De cómo ser feliz es de lo que estamos hablando. En última instancia esta es la meta, puesto que el pecado, o lo que es contrario al amor, es todo lo que de un modo u otro te priva de felicidad.
III. La seguridad del amor
Hijo mío, quiero cerrar es a sesión pidiéndote que tomes asiento allí donde estés recibiendo estas palabras y te olvides del mundo. Que sueltes todas tus creencias acerca de lo que yo soy. Quiero que hagas silencio y en ese silencio empieces a sentir el amor que eres. Siente cómo tu ser descansa en paz. Siente cómo tu ser vive en armonía. Sumérgete en el silencio. Deja que te abrace. Quédate en silencio y escucha la voz del amor diciéndote:
Hijo, gracias por regresar a casa. Quédate en la presencia de mi amor. Ya has retornado al hogar. Te amo. Velo por ti. Tú eres mi hijo bien amado. Quiero cuidar de ti. No te estoy llamando al sufrimiento, porque yo ya pasé a través de todos los sufrimientos humanos. Lo hice para que tú no tengas que pasar por ellos. No quiero sacrificios, quiero misericordia al igual que tú. Quiero que seas feliz tal como tú también lo deseas. Quiero que sueltes todas las cosas que te preocupan.
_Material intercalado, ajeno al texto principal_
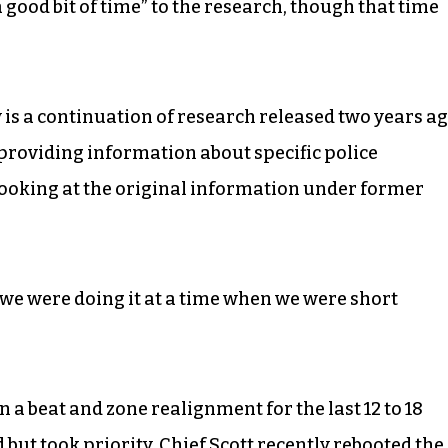
 good bit of time” to the research, though that time
y is a continuation of research released two years ag
 providing information about specific police
oking at the original information under former
d we were doing it at a time when we were short
n a beat and zone realignment for the last 12 to 18
ut took priority. Chief Scott recently rebooted the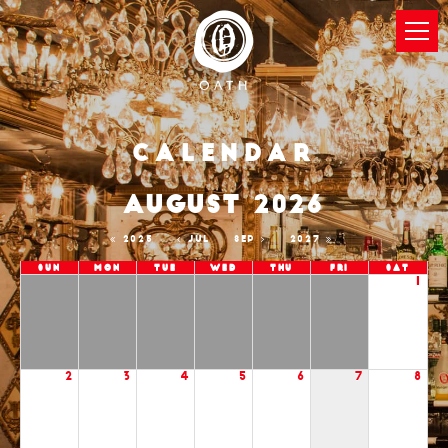
Calendar
AUGUST 2026
2025
JUL
SEP
2027
Sun
Mon
Tue
Wed
Thu
Fri
Sat
1
2
3
4
5
6
7
8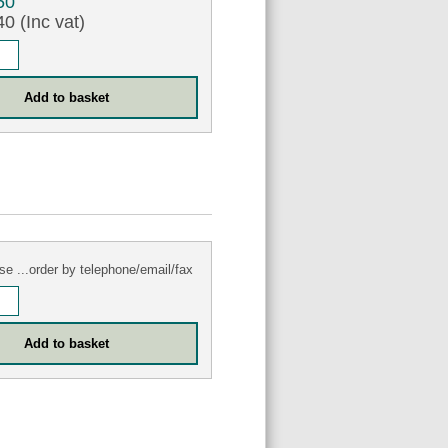
50
0 (Inc vat)
se ...order by telephone/email/fax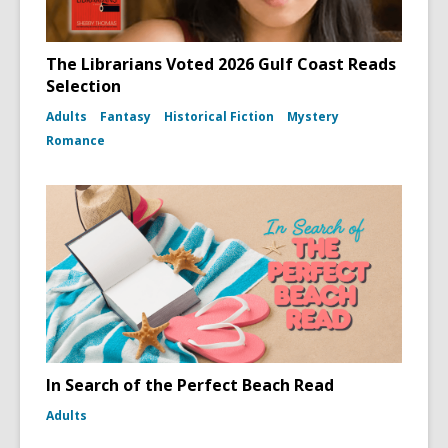
The Librarians Voted 2026 Gulf Coast Reads
Selection
Adults
Fantasy
Historical Fiction
Mystery
Romance
In Search of the Perfect Beach Read
Adults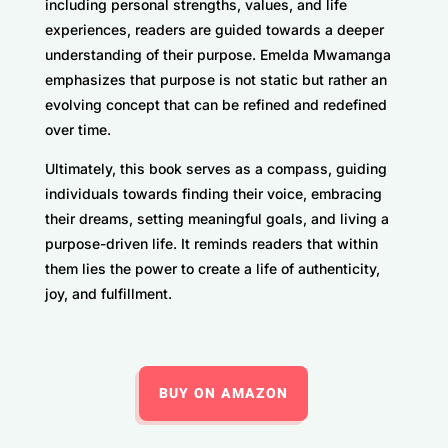
including personal strengths, values, and life
experiences, readers are guided towards a deeper
understanding of their purpose. Emelda Mwamanga
emphasizes that purpose is not static but rather an
evolving concept that can be refined and redefined
over time.
Ultimately, this book serves as a compass, guiding
individuals towards finding their voice, embracing
their dreams, setting meaningful goals, and living a
purpose-driven life. It reminds readers that within
them lies the power to create a life of authenticity,
joy, and fulfillment.
BUY ON AMAZON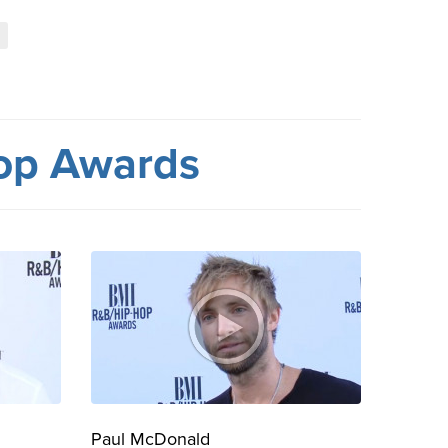
l
op Awards
Paul McDonald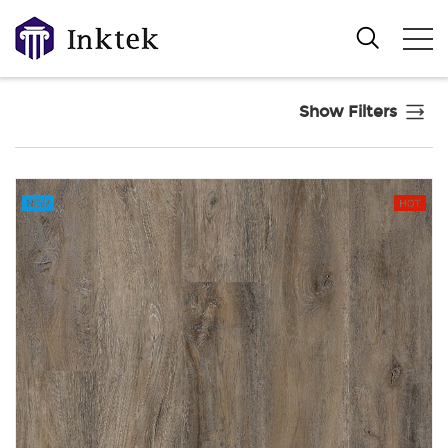
Show Filters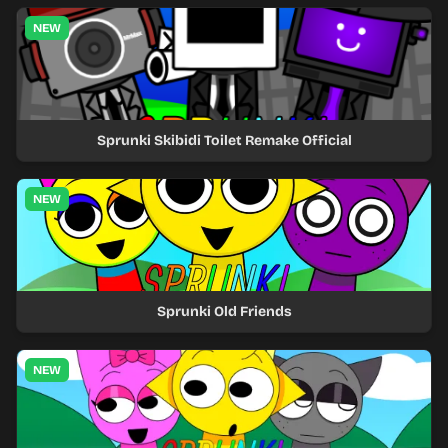
NEW
Sprunki Skibidi Toilet Remake Official
NEW
Sprunki Old Friends
NEW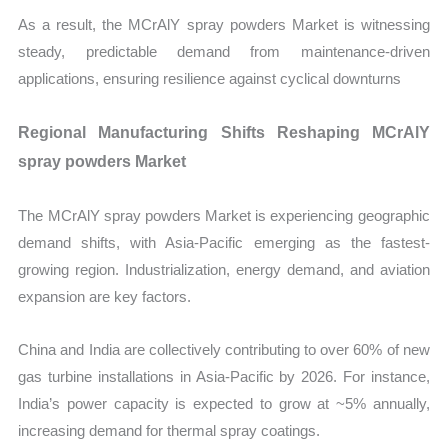
As a result, the MCrAlY spray powders Market is witnessing
steady, predictable demand from maintenance-driven
applications, ensuring resilience against cyclical downturns
Regional Manufacturing Shifts Reshaping MCrAlY
spray powders Market
The MCrAlY spray powders Market is experiencing geographic
demand shifts, with Asia-Pacific emerging as the fastest-
growing region. Industrialization, energy demand, and aviation
expansion are key factors.
China and India are collectively contributing to over 60% of new
gas turbine installations in Asia-Pacific by 2026. For instance,
India’s power capacity is expected to grow at ~5% annually,
increasing demand for thermal spray coatings.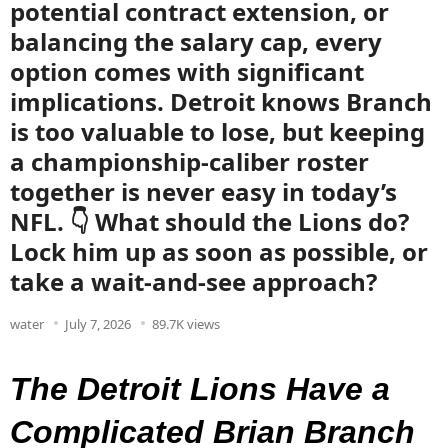
potential contract extension, or
balancing the salary cap, every
option comes with significant
implications. Detroit knows Branch
is too valuable to lose, but keeping
a championship-caliber roster
together is never easy in today’s
NFL. 👇 What should the Lions do?
Lock him up as soon as possible, or
take a wait-and-see approach?
water
July 7, 2026
89.7K views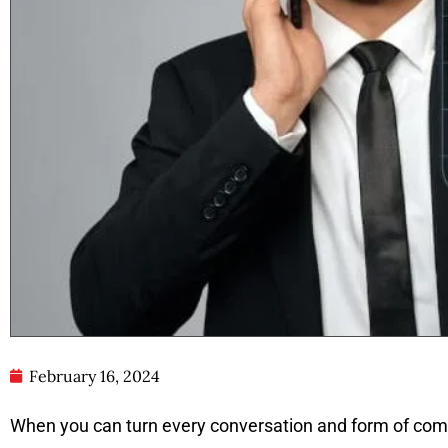
February 16, 2024
When you can turn every conversation and form of comm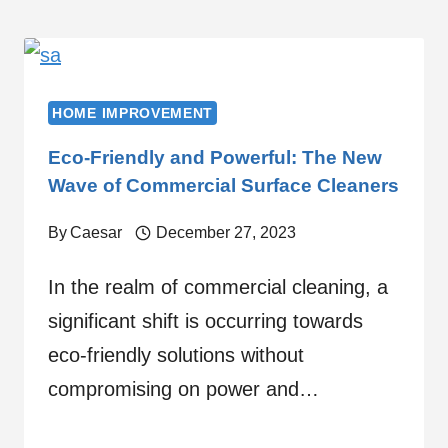
HOME IMPROVEMENT
Eco-Friendly and Powerful: The New
Wave of Commercial Surface Cleaners
By
Caesar
December 27, 2023
In the realm of commercial cleaning, a
significant shift is occurring towards
eco-friendly solutions without
compromising on power and…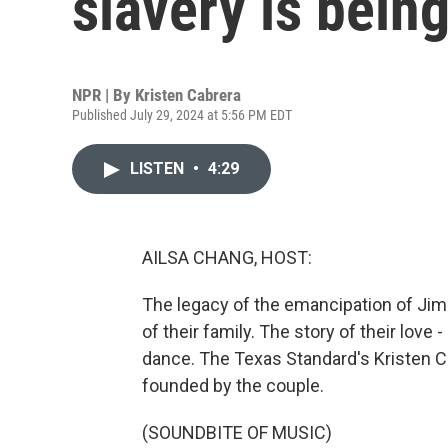
slavery is bein
NPR | By
Kristen Cabrera
Published July 29, 2024 at 5:56 PM EDT
LISTEN
•
4:29
AILSA CHANG, HOST:
The legacy of the emancipation of Ji
of their family. The story of their love 
dance. The Texas Standard's Kristen C
founded by the couple.
(SOUNDBITE OF MUSIC)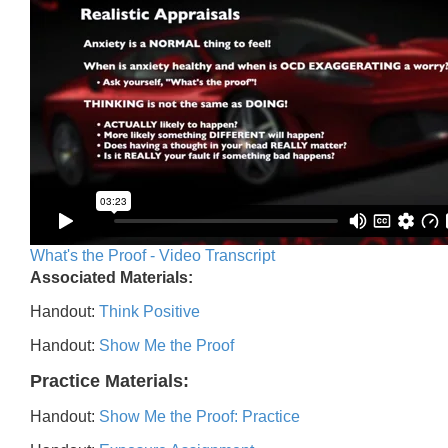
What's the Proof - Video Transcript
Associated Materials:
Handout:
Think Positive
Handout:
Show Me the Proof
Practice Materials:
Handout:
Show Me the Proof: Practice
Dámelas a mí. Esa preocupación que tienes ahora, entrégamela. Te amo.
Mi hijo bien amado. Soy tu padre y quiero cuidarte cada día más. Quiero pedirte de todo corazón, de padre a hijo, que me dejes actuar más en tu vida. Que me permitas demostrarte todo mi amor. Quiero pedirte que te abras a los milagros. Que confíes en mí. Yo voy a resolver tus problemas y vos vas a ser feliz. Te amo, hijo mío. No es necesario que te crucifiques. La crucifixión ya ocurrió y no se necesita que vuelva a ocurrir. Ya no tienes que morir para resucitar, porque la muerte ya fue abolida por mí. Ya no es necesario seguir sufriendo más.
Hijo mío, estás viviendo en los tiempos de la resurrección. Quédate en mi corazón, no te apartes de él. Estoy aquí donde tú estás. Recuerda una vez más que ese problema que tanto te preocupa, hijo mío, lo voy a resolver para ti. Ese miedo que te está paralizando no tiene razón de ser. Lo que crees que ocurrirá no va a suceder. Más bien verás ahí la benevolencia de la creación para contigo.
Amado mío, yo pasé por el monte de los olivos, también por la vía dolorosa hasta la muerte en cruz, y luego me dirigí hacia la resurrección. Lo hice para que el dolor, y todo lo que no formaba parte del amor quede unido a la luz de la santidad y sea transmutado. Todo esto con un solo fin, que seas feliz.
Hijito de mi corazón, confía plenamente en mí.
Soy tu Padre y te amo. Confía en mí.
Ahora decimos amén y nos quedamos en silencio, recibiendo al amor.